BEGIN

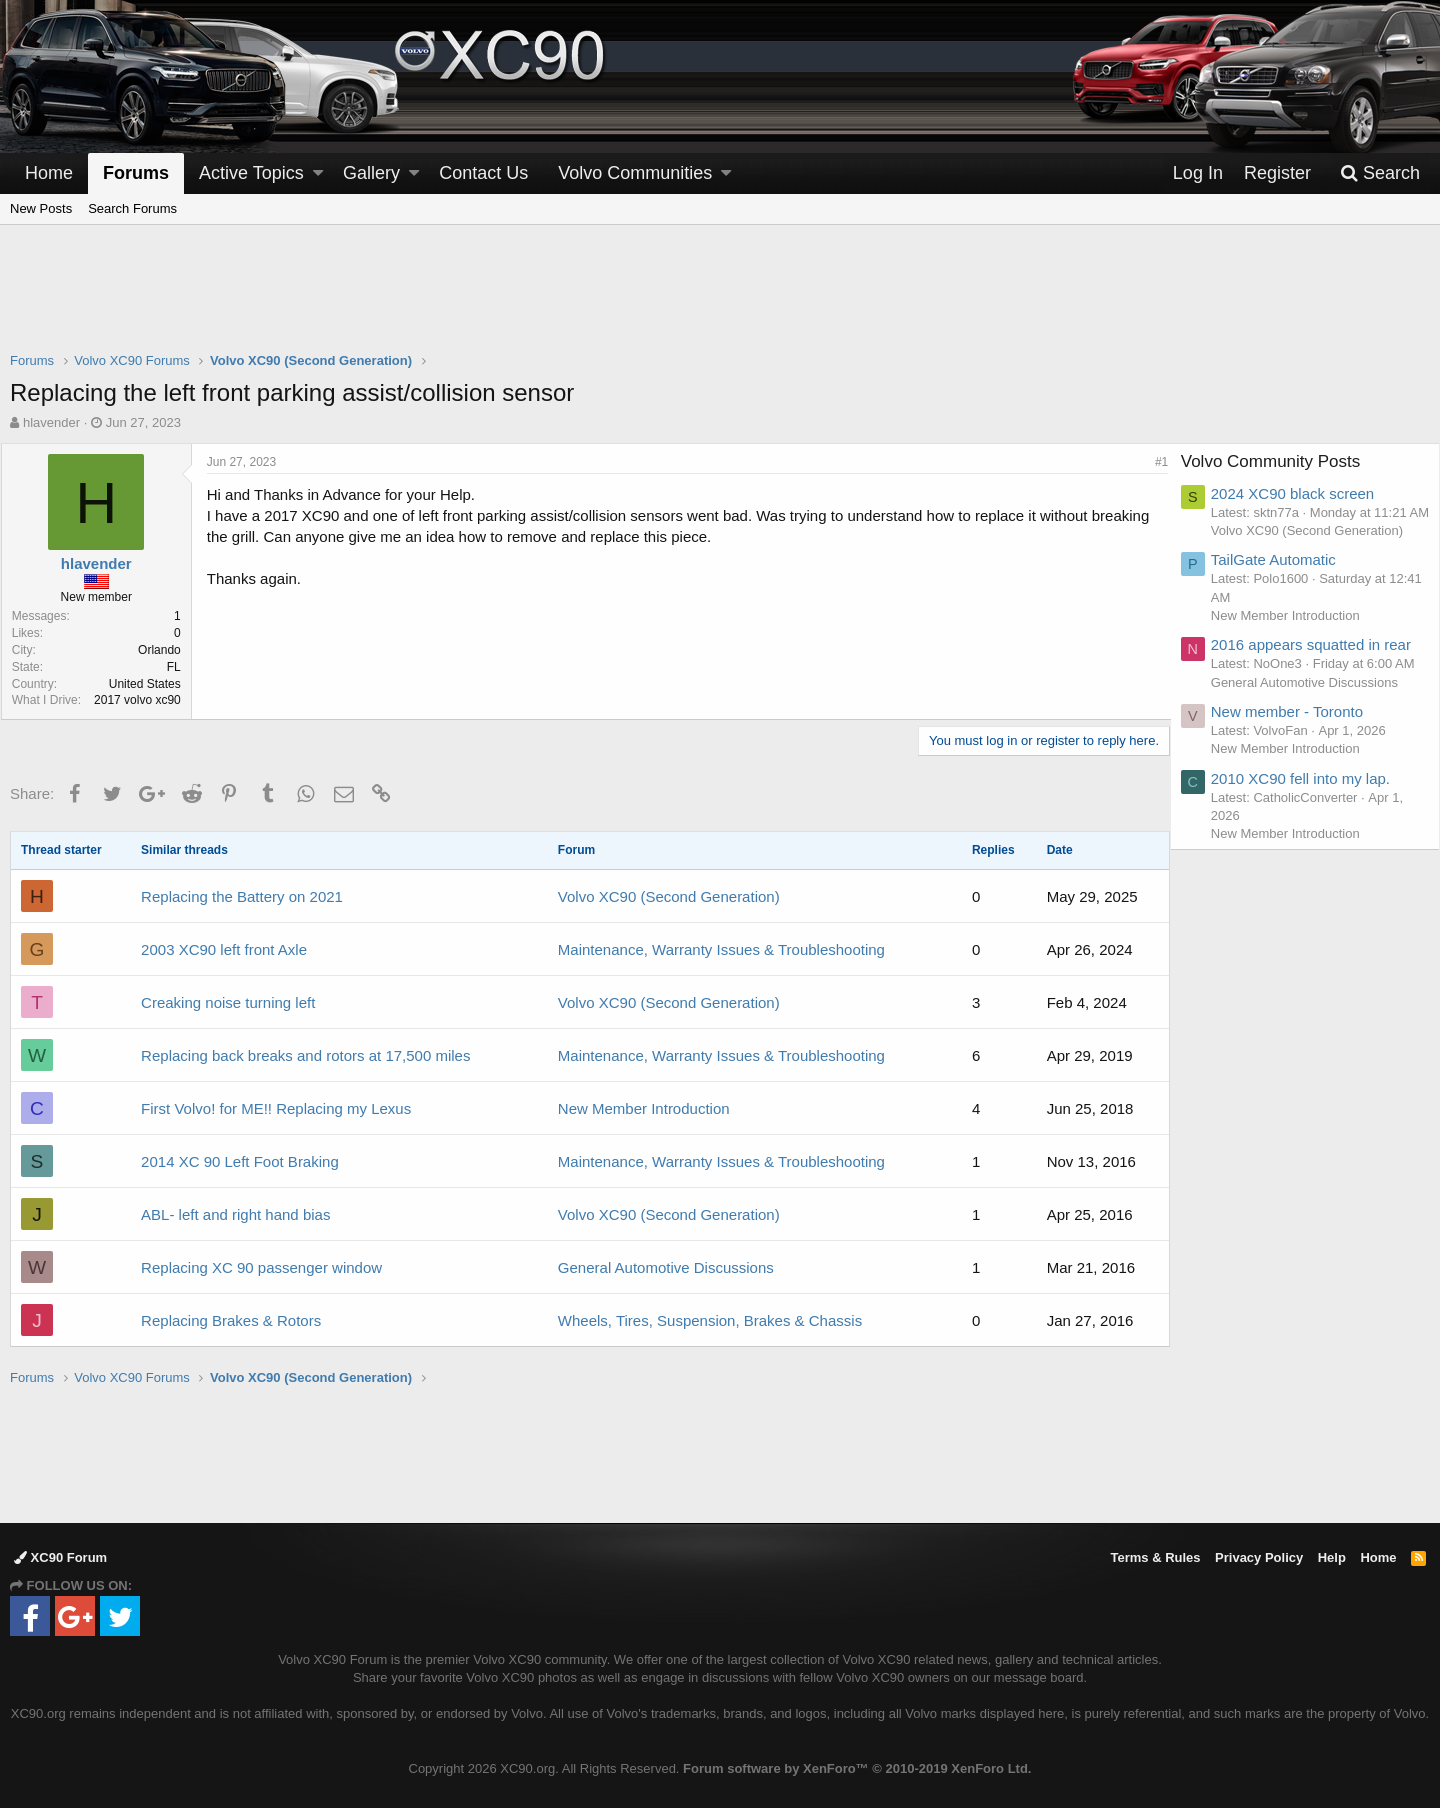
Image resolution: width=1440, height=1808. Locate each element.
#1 (1152, 462)
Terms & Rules (1155, 1557)
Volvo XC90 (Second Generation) (669, 896)
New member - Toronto (1297, 768)
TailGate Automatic (1283, 578)
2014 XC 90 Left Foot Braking (240, 1161)
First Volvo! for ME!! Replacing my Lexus (276, 1108)
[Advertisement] (720, 301)
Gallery (371, 173)
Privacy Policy (1259, 1557)
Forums (136, 173)
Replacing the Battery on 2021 (242, 896)
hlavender (51, 422)
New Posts (41, 208)
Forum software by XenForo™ (857, 1768)
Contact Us (483, 173)
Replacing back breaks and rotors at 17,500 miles (305, 1055)
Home (49, 173)
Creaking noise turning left (228, 1002)
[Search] (1380, 173)
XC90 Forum (60, 1557)
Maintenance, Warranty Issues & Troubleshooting (721, 949)
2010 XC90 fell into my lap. (1310, 835)
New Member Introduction (644, 1108)
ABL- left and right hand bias (235, 1214)
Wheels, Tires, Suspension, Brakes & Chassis (710, 1320)
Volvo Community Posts (1281, 461)
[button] (318, 173)
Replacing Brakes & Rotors (231, 1320)
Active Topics (251, 173)
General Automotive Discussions (666, 1267)
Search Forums (132, 208)
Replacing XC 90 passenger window (261, 1267)
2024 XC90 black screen (1302, 493)
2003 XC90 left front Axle (224, 949)
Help (1332, 1557)
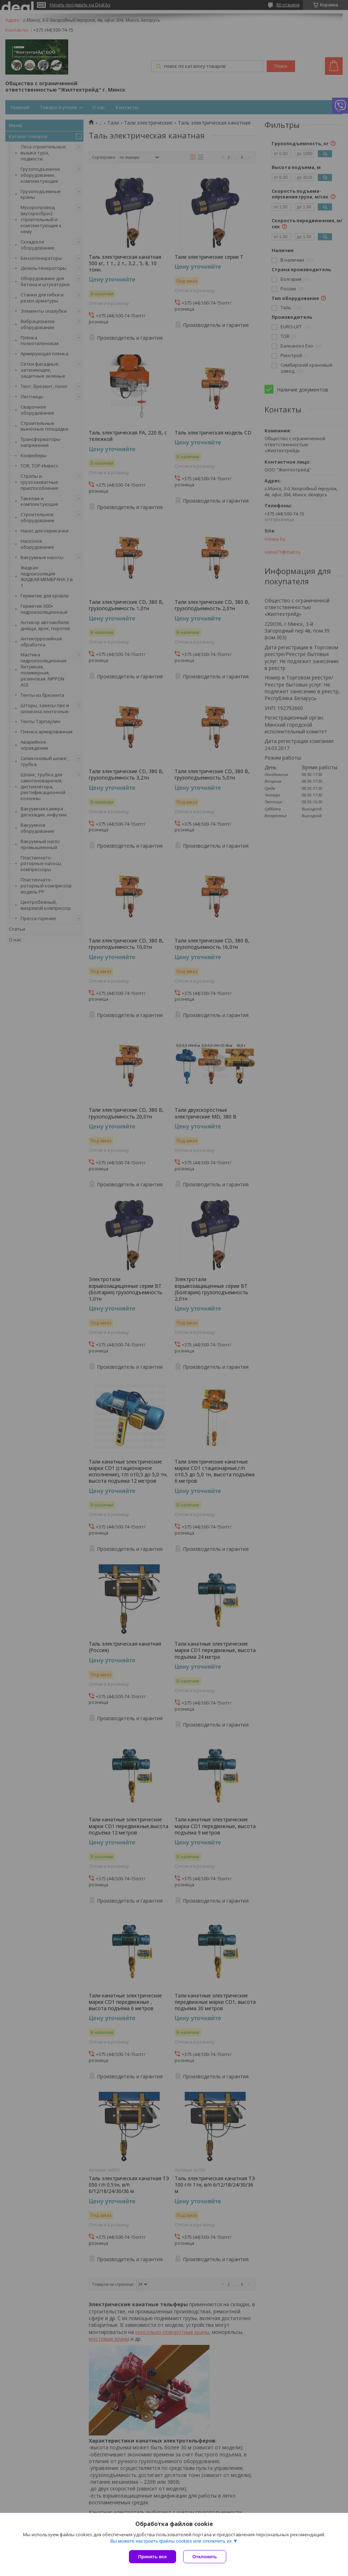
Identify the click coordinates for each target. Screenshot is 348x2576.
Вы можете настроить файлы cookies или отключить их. (171, 2541)
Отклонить (204, 2556)
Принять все (152, 2556)
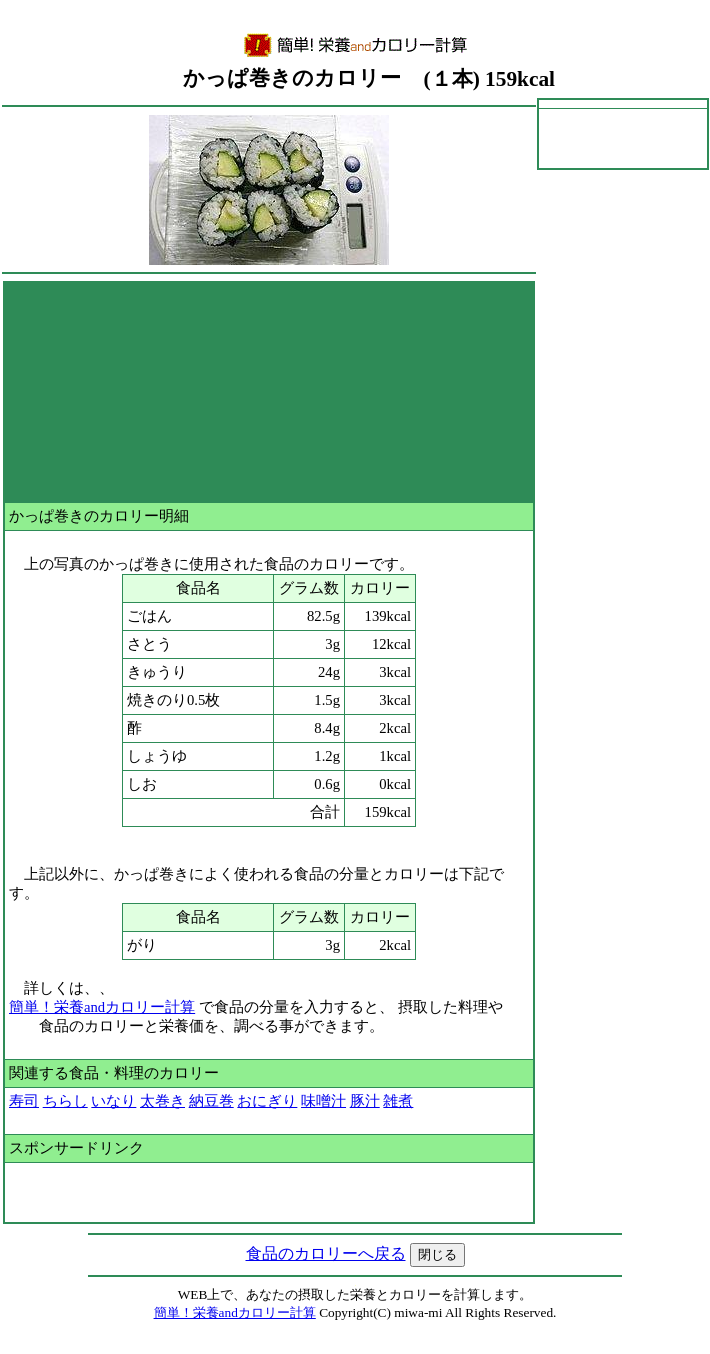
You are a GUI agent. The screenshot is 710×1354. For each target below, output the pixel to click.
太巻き (162, 1101)
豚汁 (365, 1101)
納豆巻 (211, 1101)
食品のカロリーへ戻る (326, 1253)
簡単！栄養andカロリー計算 (102, 1007)
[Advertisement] (269, 392)
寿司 (24, 1101)
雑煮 (398, 1101)
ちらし (65, 1101)
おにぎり (267, 1101)
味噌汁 (323, 1101)
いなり (113, 1101)
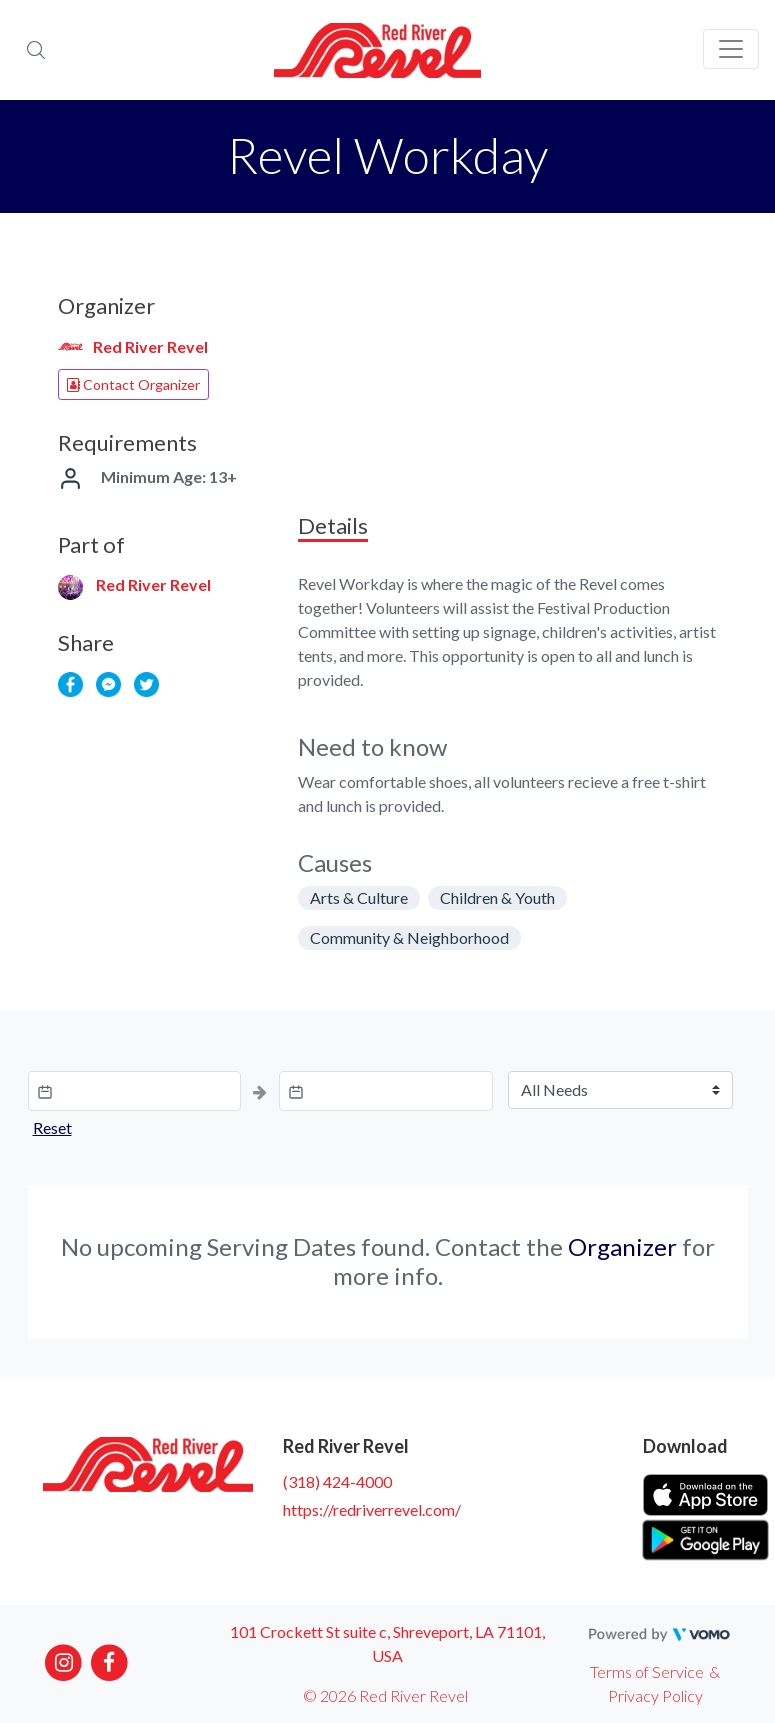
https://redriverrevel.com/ (372, 1509)
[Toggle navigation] (731, 49)
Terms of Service (647, 1671)
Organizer (622, 1246)
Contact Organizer (133, 384)
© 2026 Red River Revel (385, 1695)
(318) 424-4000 (337, 1481)
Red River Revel (150, 346)
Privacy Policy (655, 1695)
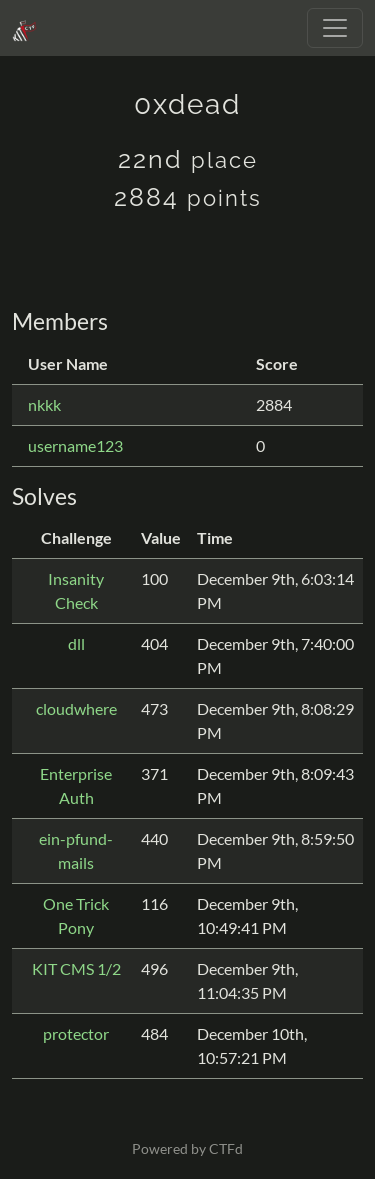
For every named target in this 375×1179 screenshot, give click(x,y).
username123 (75, 445)
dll (76, 643)
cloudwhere (76, 708)
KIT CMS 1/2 (76, 968)
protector (76, 1033)
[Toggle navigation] (335, 28)
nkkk (44, 404)
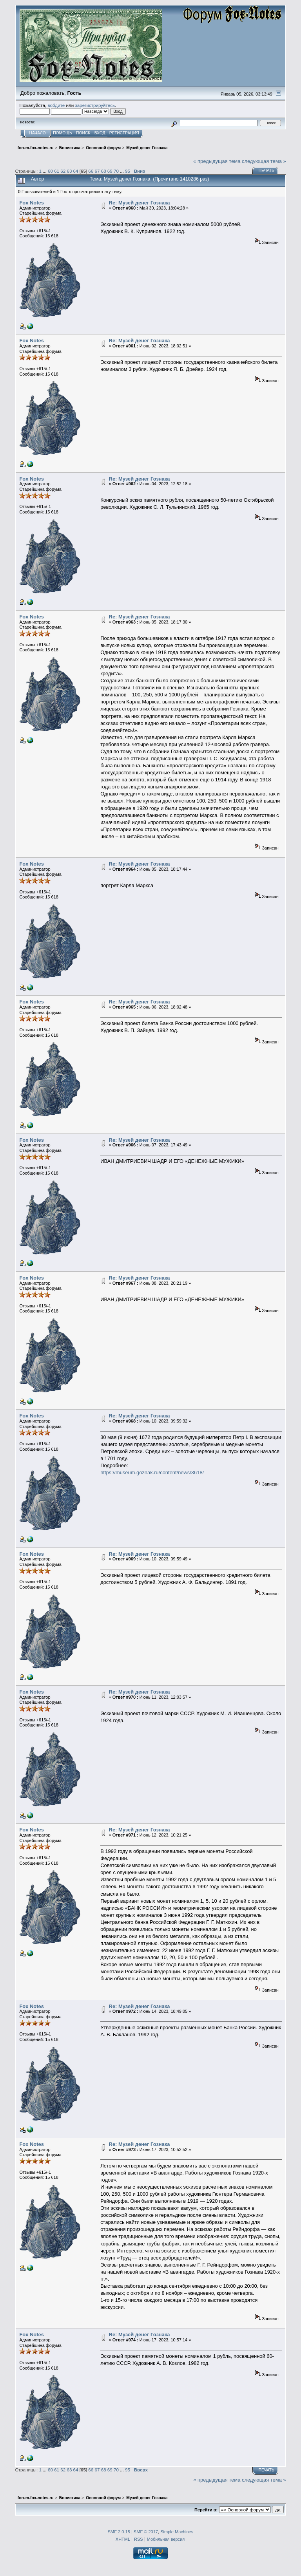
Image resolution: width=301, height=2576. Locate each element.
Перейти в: (206, 2509)
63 (69, 171)
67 (97, 171)
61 (56, 171)
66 (90, 171)
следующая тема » (264, 161)
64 (75, 171)
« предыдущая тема (216, 161)
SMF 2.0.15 (119, 2531)
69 (109, 171)
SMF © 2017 (146, 2531)
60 (50, 171)
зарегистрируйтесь (95, 105)
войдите (56, 105)
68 (103, 171)
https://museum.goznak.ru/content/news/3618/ (152, 1472)
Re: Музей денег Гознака (139, 203)
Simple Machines (176, 2531)
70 (116, 171)
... (45, 171)
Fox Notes (31, 203)
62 (62, 171)
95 (127, 171)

END

## Task to complete
Give the records back exactly. Leave the pictures out.

## Answer to this task
Image resolution: width=1440, height=1808. Locate each element.
#1 (1152, 462)
Terms & Rules (1155, 1557)
Volvo XC90 (Second Generation) (669, 896)
New member - Toronto (1297, 768)
TailGate Automatic (1283, 578)
2014 XC 90 Left Foot Braking (240, 1161)
First Volvo! for ME!! Replacing my Lexus (276, 1108)
[Advertisement] (720, 301)
Gallery (371, 173)
Privacy Policy (1259, 1557)
Forums (136, 173)
Replacing the Battery on 2021 (242, 896)
hlavender (51, 422)
New Posts (41, 208)
Forum software by XenForo™ (857, 1768)
Contact Us (483, 173)
Replacing back breaks and rotors at 17,500 miles (305, 1055)
Home (49, 173)
Creaking noise turning left (228, 1002)
[Search] (1380, 173)
XC90 Forum (60, 1557)
Maintenance, Warranty Issues & Troubleshooting (721, 949)
2010 XC90 fell into my lap. (1310, 835)
New Member Introduction (644, 1108)
ABL- left and right hand bias (235, 1214)
Wheels, Tires, Suspension, Brakes & Chassis (710, 1320)
Volvo Community Posts (1281, 461)
[button] (318, 173)
Replacing Brakes & Rotors (231, 1320)
Active Topics (251, 173)
General Automotive Discussions (666, 1267)
Search Forums (132, 208)
Replacing XC 90 passenger window (261, 1267)
2024 XC90 black screen (1302, 493)
2003 XC90 left front Axle (224, 949)
Help (1332, 1557)
Identify the click coordinates for each target. Screenshot is 348x2576.
Вы можете настроить файлы cookies или отключить их. (171, 2541)
Отклонить (204, 2556)
Принять все (152, 2556)
You are a GUI agent. The screenshot is 710×1354. For each target below, output the pixel to click.
太巻き (162, 1101)
豚汁 (365, 1101)
納豆巻 (211, 1101)
食品のカロリーへ戻る (326, 1253)
簡単！栄養andカロリー計算 (102, 1007)
[Advertisement] (269, 392)
寿司 (24, 1101)
雑煮 (398, 1101)
ちらし (65, 1101)
おにぎり (267, 1101)
味噌汁 (323, 1101)
いなり (113, 1101)
https://redriverrevel.com/ (372, 1509)
[Toggle navigation] (731, 49)
Terms of Service (647, 1671)
Organizer (622, 1246)
Contact Organizer (133, 384)
© 2026 Red River Revel (385, 1695)
(318) 424-4000 (337, 1481)
Red River Revel (150, 346)
Privacy Policy (655, 1695)
For every named target in this 375×1179 screenshot, give click(x,y).
username123 (75, 445)
dll (76, 643)
cloudwhere (76, 708)
KIT CMS 1/2 (76, 968)
protector (76, 1033)
[Toggle navigation] (335, 28)
nkkk (44, 404)
Image resolution: width=301, height=2576. Locate each element.
Перейти в: (206, 2509)
63 (69, 171)
67 (97, 171)
61 (56, 171)
66 (90, 171)
следующая тема » (264, 161)
64 (75, 171)
« предыдущая тема (216, 161)
SMF 2.0.15 (119, 2531)
69 (109, 171)
SMF © 2017 (146, 2531)
60 (50, 171)
зарегистрируйтесь (95, 105)
войдите (56, 105)
68 (103, 171)
https://museum.goznak.ru/content/news/3618/ (152, 1472)
Re: Музей денег Гознака (139, 203)
Simple Machines (176, 2531)
70 (116, 171)
... (45, 171)
Fox Notes (31, 203)
62 (62, 171)
95 (127, 171)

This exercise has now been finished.